Por GDS Notícias · · 3 min de leitura

Os Correios suspenderam parte do plano de reestruturação apresentado no ano passado como contrapartida ao aval do Tesouro para um empréstimo de R$ 12 bilhões. A estatal interrompeu o fechamento de agências, a retirada de uma gratificação de R$ 500 para funcionários que atendem ao público e a adoção de um sistema para mapear recursos necessários para entregas. A decisão foi tomada diante da ameaça de greve dos servidores.

A suspensão ocorre enquanto a direção da empresa, comandada por Emmanoel Rondon, busca um novo empréstimo de R$ 7 bilhões para reverter os resultados negativos. A estatal fechou 2025 com prejuízo de R$ 8,5 bilhões, e o rombo deve ser maior neste ano. No primeiro trimestre de 2026, o déficit foi de R$ 3,1 bilhões.

Em nota, os Correios afirmaram que a suspensão é temporária e permitirá que entidades representativas dos trabalhadores apontem possíveis distorções na aplicação das medidas. A empresa disse que as demais iniciativas do plano de reestruturação terão continuidade, como a venda de imóveis e outras medidas de contenção de despesas.

A suspensão foi proposta em carta a sindicalistas, em resposta ao movimento grevista. Insatisfeitos com as medidas do plano, os representantes dos trabalhadores haviam indicado uma paralisação na terça-feira passada. Após o aceno da direção, recuaram e mantiveram apenas o estado de greve, que permite paralisação a qualquer momento se houver descumprimento dos termos.

“Como demonstração concreta do compromisso dos Correios com o diálogo, propõe-se a suspensão do fechamento de unidades previstas até 31 de julho de 2026, ressalvadas as unidades fechadas ou em processo avançado de fechamento”, diz a carta, assinada pelo presidente da empresa e pelos diretores de Gestão de Pessoas e de Operações. Durante o período, novos fechamentos serão avaliados com análise técnica, institucional e social.
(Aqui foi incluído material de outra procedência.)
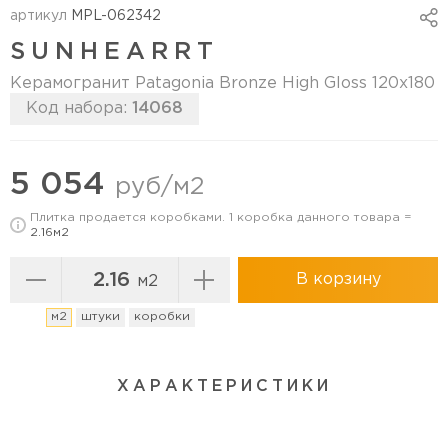
артикул
MPL-062342
SUNHEARRT
Керамогранит Patagonia Bronze High Gloss 120х180
Код набора:
14068
Перейти в коллекцию
5 054
руб/м2
Плитка продается коробками. 1 коробка данного товара =
2.16м2
В корзину
м2
м2
штуки
коробки
ХАРАКТЕРИСТИКИ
Também foi proposta a suspensão do sistema de dimensionamento de distribuição e a reavaliação de medidas já realizadas em junho. A direção se comprometeu a interromper a retirada das remunerações relativas ao Adicional de Atendimento em Guichê (AAG) e Quebra de Caixa, com reavaliação dos benefícios encerrados.
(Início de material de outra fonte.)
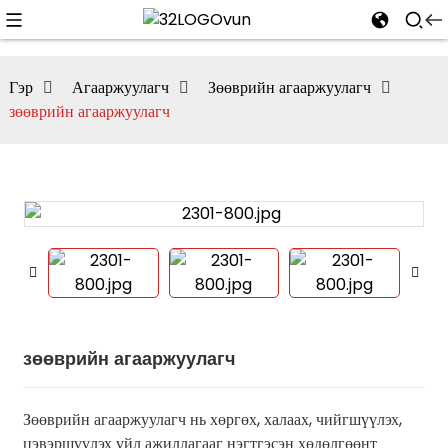
Гэр
Агааржуулагч
Зөөврийн агааржуулагч
зөөврийн агааржуулагч
зөөврийн агааржуулагч
Зөөврийн агааржуулагч нь хөргөх, халаах, чийгшүүлэх,
цэвэршүүлэх үйл ажиллагааг нэгтгэсэн хөдөлгөөнт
O fechamento de agências e centros de tratamento e distribuição é uma das ações mais relevantes para a recuperação financeira. Das 1.000 unidades que a empresa pretendia reduzir, com economia prevista de R$ 2,1 bilhões, 256 tiveram suas atividades encerradas até o momento.
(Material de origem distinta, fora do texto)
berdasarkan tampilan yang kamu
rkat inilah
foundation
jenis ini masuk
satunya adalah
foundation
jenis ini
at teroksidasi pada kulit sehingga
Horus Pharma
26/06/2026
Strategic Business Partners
O novo programa de demissão voluntária (PDV), que deve ser anunciado em breve, será voltado exclusivamente para as unidades fechadas, que têm 7 mil funcionários. Na primeira iniciativa de desligamento voluntário deste ano, apenas 3.075 funcionários aderiram, bem abaixo da meta de 10 mil. A economia foi de R$ 700 milhões, contra o objetivo de R$ 1,4 bilhão. Agora, a meta é desligar entre 2 mil e 3 mil pessoas.

Na parte do plano que envolve novas receitas, a empresa vem avançando em parcerias. O plano de reestruturação foi apresentado no ano passado, diante de uma grave crise financeira e como condição para o Tesouro Nacional dar aval a um empréstimo de R$ 12 bilhões para socorrer a estatal.